Despite spending about $480 more than expected, this was more than offset by July being one of the couple of months each year where three pay days fall within the month.
So, where did the variances come from? Personal and discretionary costs were the main culprits. As far as personal items go (e.g. clothing, cosmetics, hairdressing, and medical/dental), I haven’t really worked out projections for some of these as yet, so the variance will look significant until the budget gets refined. Discretionary costs were substantial due to there being a few birthdays among family and friends in July, so there were celebration costs. A little bit of eating out was also a factor – particularly for the French Festival at the start of the month! I hadn’t been to this before, but had paid for a ticket earlier in the year, so I was committed to going.

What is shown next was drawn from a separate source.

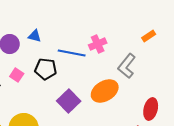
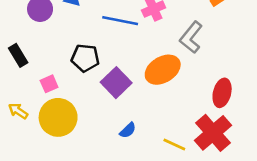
black pentagon: (46, 69) -> (85, 58), moved
pink square: (17, 75) -> (49, 84), moved, turned 32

Pet-related spending was also a bit over. My beautiful old girl is experiencing more health issues and arthritic/rheumatic pain as the years go by, so the veterinary and medication costs are building now as the vet and I work to do what we can to minimise her pain and ensure she is as healthy as possible. This includes monthly injections as well as ongoing medications to manage liver and kidney issues (common in older cats). Still, she’s cost me very little for the majority of her life – just food and annual vet checks/vaccinations – so I don’t mind having to spend a bit more to keep her as comfortable as possible in her dotage. (Hopefully my one and only niece will look after me when I’m in the same boat!)
On the plus side, a little extra money came in via receiving additional pay for some higher duties I did in June, plus a little bit of interest on the savings accounts. I’m also saving 5% on most of my groceries and any items I buy from the Woolworths-owned shops, due to being able to buy their gift cards at a discount through the union, so that helps too. I’ve deliberately avoided using the heater as much as possible, opting instead for adding clothing items and a blanket at night while I’m watching TV, so that has helped keep the power costs below the budgeted figure (although I padded the projected amount a bit anyway to allow for any increases).
Speaking of interest on savings accounts, I decided to move my BISAs (bonus interest savings accounts) to RAMS. The shift to a ‘minimal spending’ mode this month, plus the use of gift cards for grocery shopping, resulted in it being impossible to meet the conditions around earning the bonus interest at my usual bank (a tap-and-go payment from the linked transaction accounts every week). The RAMS account I’ve opened only requires a minimum of $200 per month being deposited without any withdrawals (which works well for me). As an additional bonus, the total interest rate is now 0.2% higher than my usual bank’s bonus interest rate, so it was a no-brainer to make the switch.
Happily, at the end of the month my regular savings (i.e. money that I was already putting aside anyway) represented 38.05% of my income and the additional net cash flow left over represented another 25.62%, for a total savings rate for the month of 63.67%. (Naturally, these figures won’t be repeated in months with only two pay days, but at least I’ve gotten off to a good start 😀 ).